Applying Memory to Your Applications

A remarkable thing happens to the software design process when developers accept the power of task coherence. Designers find that their thinking takes on a whole new quality. The normally unquestioned recourse of popping up a dialog box gets replaced with a more studied process, where the designer asks questions of much greater subtlety. Questions like: How much should the program remember? Which aspects should be remembered? Should the program remember more than just the last setting? What constitutes a change in pattern? Designers start to imagine situations like this: The user accepts the same date format 50 times in a row, and then manually enters a different format once. The next time the user enters a date, which format should the program use? The format used 50 times or the more recent one-time format? How many times must the new format be specified before it becomes the default? Just because there is ambiguity here, the program still shouldn't ask the user. It must use its initiative to make a reasonable decision. The user is free to override the program's decision if it is the wrong one.

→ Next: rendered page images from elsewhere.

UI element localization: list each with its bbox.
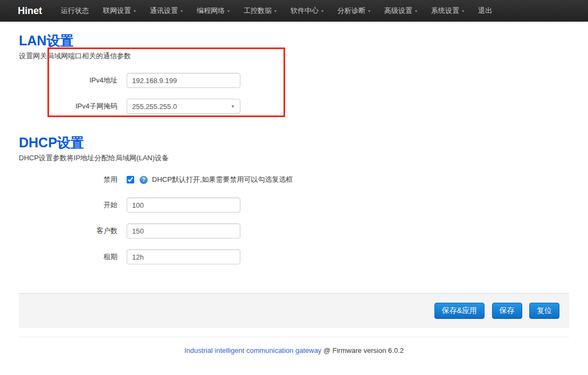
nav-item-programming-network[interactable]: 编程网络▾ bbox=[191, 0, 235, 22]
ipv4-address-row: IPv4地址 bbox=[19, 73, 569, 88]
dhcp-disable-row: 禁用 ? DHCP默认打开,如果需要禁用可以勾选复选框 bbox=[19, 175, 569, 185]
dhcp-lease-row: 租期 bbox=[19, 249, 569, 264]
ipv4-netmask-label: IPv4子网掩码 bbox=[19, 101, 117, 111]
firmware-version-text: @ Firmware version 6.0.2 bbox=[321, 346, 404, 354]
nav-item-industrial-data[interactable]: 工控数据▾ bbox=[238, 0, 282, 22]
page-action-bar: 保存&应用 保存 复位 bbox=[19, 293, 569, 328]
lan-section-description: 设置网关局域网端口相关的通信参数 bbox=[19, 52, 569, 60]
dhcp-clients-input[interactable] bbox=[127, 223, 240, 238]
dhcp-section-description: DHCP设置参数将IP地址分配给局域网(LAN)设备 bbox=[19, 154, 569, 162]
dhcp-clients-row: 客户数 bbox=[19, 223, 569, 238]
ipv4-address-label: IPv4地址 bbox=[19, 76, 117, 85]
dhcp-lease-input[interactable] bbox=[127, 249, 240, 264]
ipv4-netmask-row: IPv4子网掩码 255.255.255.0 ▼ bbox=[19, 99, 569, 114]
chevron-down-icon: ▾ bbox=[415, 7, 417, 16]
dhcp-disable-label: 禁用 bbox=[19, 175, 117, 185]
chevron-down-icon: ▾ bbox=[227, 7, 230, 16]
nav-item-status[interactable]: 运行状态 bbox=[56, 0, 94, 22]
chevron-down-icon: ▾ bbox=[181, 7, 183, 16]
lan-section-title: LAN设置 bbox=[19, 22, 569, 49]
top-navbar: Hinet 运行状态 联网设置▾ 通讯设置▾ 编程网络▾ 工控数据▾ 软件中心▾… bbox=[0, 0, 588, 22]
page-footer: Industrial intelligent communication gat… bbox=[0, 337, 588, 364]
help-question-icon: ? bbox=[140, 176, 148, 184]
gateway-footer-link[interactable]: Industrial intelligent communication gat… bbox=[184, 346, 321, 354]
dhcp-section-title: DHCP设置 bbox=[19, 134, 569, 151]
dhcp-lease-label: 租期 bbox=[19, 252, 117, 262]
nav-item-advanced-settings[interactable]: 高级设置▾ bbox=[379, 0, 423, 22]
brand-logo[interactable]: Hinet bbox=[0, 0, 54, 22]
dhcp-disable-hint: DHCP默认打开,如果需要禁用可以勾选复选框 bbox=[152, 175, 293, 185]
nav-item-software-center[interactable]: 软件中心▾ bbox=[285, 0, 329, 22]
chevron-down-icon: ▾ bbox=[321, 7, 323, 16]
dhcp-start-input[interactable] bbox=[127, 197, 240, 213]
lan-settings-section: LAN设置 设置网关局域网端口相关的通信参数 IPv4地址 IPv4子网掩码 2… bbox=[19, 22, 569, 114]
reset-button[interactable]: 复位 bbox=[529, 303, 559, 319]
chevron-down-icon: ▾ bbox=[134, 7, 136, 16]
dhcp-clients-label: 客户数 bbox=[19, 226, 117, 236]
nav-item-comm-settings[interactable]: 通讯设置▾ bbox=[144, 0, 188, 22]
dhcp-start-label: 开始 bbox=[19, 200, 117, 210]
nav-item-diagnostics[interactable]: 分析诊断▾ bbox=[332, 0, 376, 22]
nav-item-system-settings[interactable]: 系统设置▾ bbox=[426, 0, 469, 22]
save-apply-button[interactable]: 保存&应用 bbox=[434, 303, 485, 319]
nav-item-logout[interactable]: 退出 bbox=[473, 0, 497, 22]
nav-menu: 运行状态 联网设置▾ 通讯设置▾ 编程网络▾ 工控数据▾ 软件中心▾ 分析诊断▾… bbox=[54, 0, 499, 22]
save-button[interactable]: 保存 bbox=[492, 303, 522, 319]
ipv4-netmask-select[interactable]: 255.255.255.0 bbox=[127, 99, 240, 114]
chevron-down-icon: ▾ bbox=[368, 7, 370, 16]
chevron-down-icon: ▾ bbox=[462, 7, 464, 16]
chevron-down-icon: ▾ bbox=[274, 7, 276, 16]
dhcp-disable-checkbox[interactable] bbox=[127, 176, 134, 183]
nav-item-network-settings[interactable]: 联网设置▾ bbox=[98, 0, 141, 22]
ipv4-address-input[interactable] bbox=[127, 73, 240, 88]
dhcp-settings-section: DHCP设置 DHCP设置参数将IP地址分配给局域网(LAN)设备 禁用 ? D… bbox=[19, 134, 569, 264]
dhcp-start-row: 开始 bbox=[19, 197, 569, 213]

The following sections explain some characteristic patterns in the ways people make choices that can help us resolve these more complex questions about task coherence.

Decision-set reduction

People tend to reduce an infinite set of choices down to a small, finite set of choices. Even when you don't do the exact same thing each time, you will tend to choose your actions from a small, repetitive set of options. People unconsciously perform this decision-set reduction, but software can take notice and act upon it.

For example, just because you went shopping at Safeway yesterday doesn't necessarily mean that you will be shopping at Safeway exclusively. However, the next time you need groceries, you will probably shop at Safeway again. Similarly, even though your favorite Chinese restaurant has 250 items on the menu, chances are that you will usually choose from your own personal subset of five or six favorites. When people drive to and from work, they usually choose from a small number of favorite routes, depending on traffic conditions. Computers, of course, can remember four or five things without breaking a sweat.

Although simply remembering the last action is better than not remembering anything, it can lead to a peculiar pathology if the decision-set consists of precisely two elements. If, for example, you alternately read files from one directory and store them in another, each time the program offers you the last directory, it will be guaranteed to be wrong. The solution is to remember more than just one previous choice.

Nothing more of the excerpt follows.